> Extracted page text data:
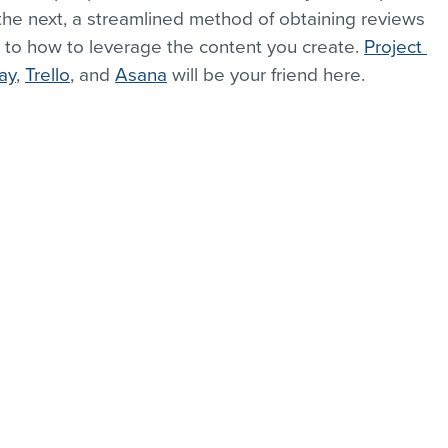
he next, a streamlined method of obtaining reviews 
 to how to leverage the content you create. 
Project 
ay
, 
Trello
, and 
Asana
 will be your friend here.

> Exercise instructions:
The records are to be returned verbatim. Skip any picture they contain.

> Result below:
he next, a streamlined method of obtaining reviews 
 to how to leverage the content you create. 
Project 
ay
, 
Trello
, and 
Asana
 will be your friend here.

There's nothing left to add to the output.